I think there was a few lessons I learned for myself almost immediately. 

If the milk turns sour, you don't put it in the fridge and try it again tomorrow. You throw it the heck out. 
If you are too much for someone, let them go find less - you are worthy and deserving of a true love, not what you just went through. 
They are likely projecting their own faults and inability onto the relationship - don't be angry they don't see it your way, be thankful that you have the emotional intelligence to do things the right way. Also recognize they can only meet you as far as they've met themselves. 
Be gentle with yourself. This is hard. It's the hardest thing I've ever done. Time will help, time will help you heal. 
Put up boundaries NOW about how you need to be treated now and stick to them. Don't allow yourself to be completely accessible to someone who has proven inaccessible to you. 

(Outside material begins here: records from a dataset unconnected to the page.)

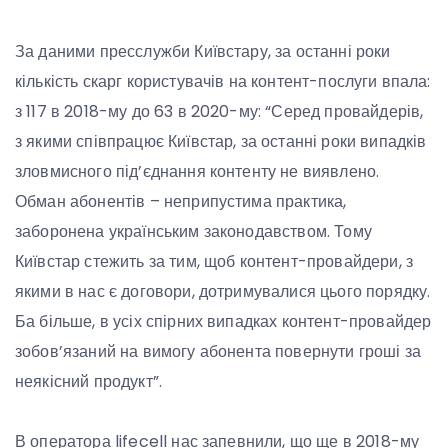
За даними пресслужби Київстару, за останні роки
кількість скарг користувачів на контент-послуги впала:
з 117 в 2018-му до 63 в 2020-му: “Серед провайдерів,
з якими співпрацює Київстар, за останні роки випадків
зловмисного під’єднання контенту не виявлено.
Обман абонентів – неприпустима практика,
заборонена українським законодавством. Тому
Київстар стежить за тим, щоб контент-провайдери, з
якими в нас є договори, дотримувалися цього порядку.
Ба більше, в усіх спірних випадках контент-провайдер
зобов’язаний на вимогу абонента повернути гроші за
неякісний продукт”.
В оператора lifecell нас запевнили, що ще в 2018-му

Things will be ok. Message me if you need anything! I've been there 100% and I am HERE for you if you need an ear.


----------



## Mr.Married (Feb 21, 2018)

Don’t be quick to take him back when the new girlfriend doesn’t work out. It would be ironic if he was being catfished.


----------



## Luckylucky (Dec 11, 2020)

It’s a bit conniving and cunning that he moved you all away from friends and family and then dropped the bomb… perfect way to isolate you (and himself) from both families so they don’t see the truth.

This is the worst part of what I’m reading and smacks of serious cruelty.


----------



## frenchpaddy (May 31, 2021)

you moved a month ago it looks as he had an other love interest before he moved  and now that he is in a different city he wants her to join him , he thinks he can do the best for you who he still has feelings for but he loves the other


----------



## Sfort (Sep 28, 2019)

Burndownthedawn said:


> If the milk turns sour, you don't put it in the fridge and try it again tomorrow. You throw it the heck out.


I need to remember that one.


----------



## Blondilocks (Jul 4, 2013)

Consult a divorce attorney pronto. No sex! No cooking, laundry, nothing for him. Go for alimony. He wants you to make this easy on him - screw him. Getting you to move and get him settled in is really selfish so return the favor.


----------



## coquille (May 8, 2018)

Sorry you are going through this. I wouldn't recommend you accept his "plan" of staying with you guys until he can leave and be on his own. Things will turn sour very quickly, especially if he is having an affair and he will be constantly messaging his affair partner. I would either kick him out or move back to the town where your families are and just tell them why you are moving back. But before anything else, I would file for divorce so that he starts paying you child support and spousal support. His move is extremely irresponsible and disgusting. Cut any contact and sex with him. Limit your interaction to what concern the kids only. No decent human being does this for his family. You need a support system to go through this, so moving back to live next to your family and friends is important now to help you navigate this difficult time.


----------



## DudeInProgress (Jun 10, 2019)

coquille said:


> Sorry you are going through this. I wouldn't recommend you accept his "plan" of staying with you guys until he can leave and be on his own. Things will turn sour very quickly, especially if he is having an affair and he will be constantly messaging his affair partner. I would either kick him out or move back to the town where your families are and just tell them why you are moving back. But before anything else, I would file for divorce so that he starts paying you child support and spousal support. His move is extremely irresponsible and disgusting. Cut any contact and sex with him. Limit your interaction to what concern the kids only. No decent human being does this for his family. You need a support system to go through this, so moving back to live next to your family and friends is important now to help you navigate this difficult time.


I second this. 
Do not allow him to exit your marriage at his convenience after detonating your marriage and family. Take control of the situation and get proactive right now. He gets no comfort, no convenience and no consideration if this is the path he wants.


----------



## Ursula (Dec 2, 2016)

I'm with @Sfort, he's met someone else, and doesn't want to be honest about it.


----------



## Luckylucky (Dec 11, 2020)

How are you doing OP? I was thinking of you away from your family and your situation. It must be hard being so isolated


----------